Я подумал, не дошли ли и до него слухи, но решил, что, будь это так, он не задал бы вопроса.
– Хорошо, – ответил я.
– Сирил раньше брал с собой в вагон газету. “Телеграф”, если тебе интересно. Сирил лейбористов не жалует, считает их пошляками. А сейчас больше газету не покупает. Он сидит и смотрит. Это все, что он делает. Нашему парню вчера пришлось ткнуть его в бок, когда поезд подошел к Виктории. Он вышел, как во сне. А вчера вечером по дороге домой он отстучал на портфеле целую оперу. Нэнси утверждает, что Вивальди. Ну, ей лучше знать.
Помнишь Поля Скордено?
Я сказал, что помню. Монти любил отступления. Вроде “а как Мейбл?”.
– Поль отбывает семь лет в Барбадосе за то, что вломился в банк. Что в них вселяется, Нед? Ведь он шага неверного не сделал, когда служил наблюдателем. Никогда не опаздывал, никогда не подделывал расходы, приличная память, приличный глаз, хороший нос. А сколько мы дверей взломали. Лондон, центральные графства и Мидлендс, борцы за гражданские права, сторонники разоружения, партии, отбившиеся от рук дипломаты – все мы делали. Хоть раз Поль попался? Ни разу. Но как только он ушел от нас, сразу все полезло наружу: вдруг все выкладывает в баре мужику-соседу. Мне кажется, им так и хочется попасться, вот мое мнение. После стольких лет пребывания в безвестности им, наверное, требуется признание.
Он отхлебнул чаю.
– Другое увлечение Сирила, кроме музыки, – это радио. Он любит радио. Насколько нам известно, только принимает, учти. Но у него один из этих мощных немецких приемников с тонкой настройкой и большими динамиками по бокам. Он не здесь его покупал, потому что, когда что-то сломалось, местной мастерской пришлось отправить его в Висбаден. На ремонт ушли три месяца и куча денег. У него нет машины – не очень их жалует. За покупками ездит на автобусе в субботу утром, предпочитает сидеть дома – кроме поездок в Австрию на Рождество. Никаких домашних животных, ни с кем не общается. Развлечений никаких. Не принимает ни гостей, ни соседей, не получает никакой почты, кроме счетов, счета оплачивает вовремя, не голосует, в церковь не ходит, телевизора не имеет. Женщина, которая делает у него уборку, говорит, что он много читает, преимущественно толстые книги. Она бывает у него только раз в неделю, обычно в его отсутствие, и мы не решились познакомиться с ней поближе. Для нее толстая книга – это все, что толще брошюрки для изучающих Библию. У него скромные телефонные счета. Он вложил шесть тысяч в строительную компанию, у него свой дом, надежный счет в банке – от шести до четырнадцати тысяч, – который сокращается примерно до двухсот фунтов во время Рождественских каникул.

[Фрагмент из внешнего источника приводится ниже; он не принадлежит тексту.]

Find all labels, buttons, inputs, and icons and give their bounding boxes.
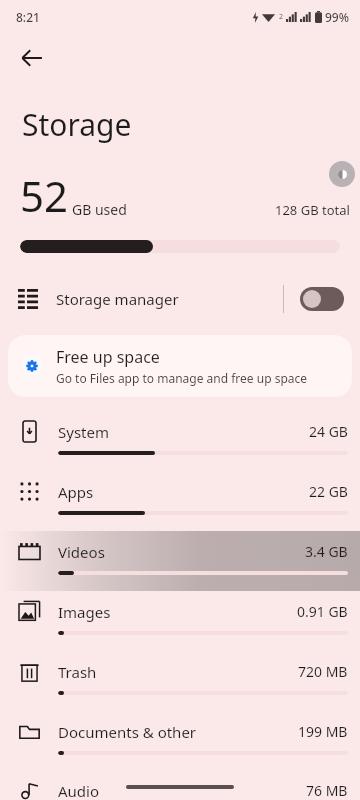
staticText: 128 GB total <box>275 201 350 219</box>
staticText: 3.4 GB <box>305 542 348 561</box>
button[interactable]: Apps <box>0 471 360 531</box>
staticText: 52 <box>20 167 69 224</box>
button[interactable]: Audio <box>0 771 360 800</box>
staticText: Storage manager <box>56 289 283 309</box>
staticText: Go to Files app to manage and free up sp… <box>56 370 308 386</box>
staticText: 24 GB <box>309 422 348 441</box>
button[interactable]: Storage manager <box>0 275 360 323</box>
staticText: Storage <box>22 104 132 145</box>
staticText: Images <box>58 602 297 622</box>
staticText: Free up space <box>56 346 160 368</box>
staticText: Audio <box>58 781 306 800</box>
staticText: Videos <box>58 542 305 562</box>
button[interactable]: Back <box>8 34 56 82</box>
button[interactable]: Storage manager toggle <box>300 287 344 311</box>
button[interactable]: Free up space <box>8 335 352 397</box>
staticText: 22 GB <box>309 482 348 501</box>
staticText: Documents & other <box>58 722 298 742</box>
staticText: 99% <box>325 9 349 25</box>
button[interactable]: System <box>0 411 360 471</box>
staticText: 76 MB <box>306 781 348 800</box>
button[interactable]: Documents & other <box>0 711 360 771</box>
staticText: 720 MB <box>298 662 348 681</box>
staticText: Apps <box>58 482 309 502</box>
staticText: 0.91 GB <box>297 602 348 621</box>
button[interactable]: Videos <box>0 531 360 591</box>
staticText: 8:21 <box>16 9 40 25</box>
staticText: 2 <box>279 12 284 22</box>
staticText: System <box>58 422 309 442</box>
staticText: 199 MB <box>298 722 348 741</box>
button[interactable]: Storage info <box>329 161 355 187</box>
button[interactable]: Trash <box>0 651 360 711</box>
staticText: Trash <box>58 662 298 682</box>
button[interactable]: Images <box>0 591 360 651</box>
staticText: GB used <box>72 200 127 219</box>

Чувство Монти-собственника вынудило нас сделать еще одно отступление, на сей раз речь пошла о детях. Мой сын Адриан, сказал я, только что выиграл в Кембридже конкурс на стипендию по изучению современного языка. На Монти это произвело сильное впечатление. Его единственный сын недавно отлично сдал экзамены по юриспруденции. Мы оба решили, что ради детей и стоит жить.

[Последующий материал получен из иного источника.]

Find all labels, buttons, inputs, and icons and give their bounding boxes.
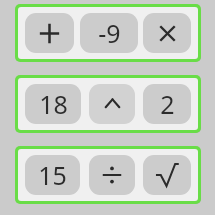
- staticText: -9: [98, 16, 121, 50]
- staticText: 15: [38, 158, 67, 192]
- button[interactable]: Divide: [89, 155, 135, 195]
- staticText: 18: [39, 87, 68, 121]
- button[interactable]: Square root: [143, 155, 191, 195]
- button[interactable]: Minus nine: [80, 13, 138, 53]
- button[interactable]: Power: [89, 84, 135, 124]
- staticText: 2: [160, 87, 175, 121]
- button[interactable]: Two: [143, 84, 191, 124]
- button[interactable]: Eighteen: [25, 84, 81, 124]
- button[interactable]: Plus: [25, 13, 74, 53]
- button[interactable]: Fifteen: [25, 155, 80, 195]
- button[interactable]: Multiply: [143, 13, 191, 53]
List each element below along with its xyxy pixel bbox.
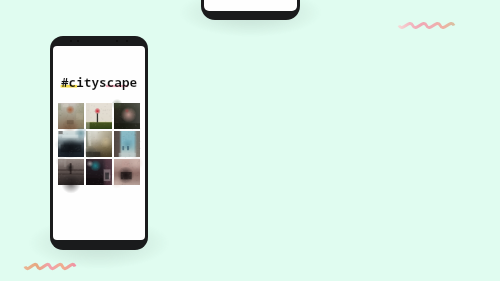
- button[interactable]: Photo 7: [58, 159, 84, 185]
- button[interactable]: Photo 6: [114, 131, 140, 157]
- button[interactable]: Photo 2: [86, 103, 112, 129]
- button[interactable]: Photo 5: [86, 131, 112, 157]
- button[interactable]: Photo 8: [86, 159, 112, 185]
- button[interactable]: #cityscape: [61, 73, 138, 90]
- button[interactable]: Photo 3: [114, 103, 140, 129]
- staticText: #cityscape: [61, 73, 138, 90]
- button[interactable]: Photo 4: [58, 131, 84, 157]
- button[interactable]: Photo 9: [114, 159, 140, 185]
- button[interactable]: Photo 1: [58, 103, 84, 129]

– Модриян, – сказал я, когда наконец с формальностями было покончено, – Сергей.
– Я хорошо помню этого джентльмена, Нед. Мы все помним. Мы, бывало, сутками за ним ходили. Кроме Рождества, естественно, когда он отправлялся домой… Постой! Ты подумал о том же, о чем и я? На Рождество мы все уходим в отпуск?
– Такая мысль пришла мне в голову, – согласился я.
– С Модрияном мы не церемонились, во всяком случае, скоро перестали. Ну и скользкий он был, как угорь. Порой ему просто всыпать хотелось, ей-ей. Поль Скордено однажды на него так разозлился, что проколол ему покрышку возле музея Виктории и Альберта, пока тот забирал внутри почту. Я так и не включил это в отчет, не решился.
– Правда ли, Монти, что Модриян тоже оказался любителем оперы?
Глаза Монти округлились, и мне представилось редкое удовольствие видеть его удивленным.
– О господи, Нед, – воскликнул он. – О боже, боже. Ты прав. У Сергея был абонемент в Ковент-Гарден, верно. Как и у Сирила. Мы, наверно, не менее десяти раз вели его туда и оттуда. Будь он подобрее к людям, то на такси бы ездил, но нет. Ему нравилось изматывать нас в городском транспорте.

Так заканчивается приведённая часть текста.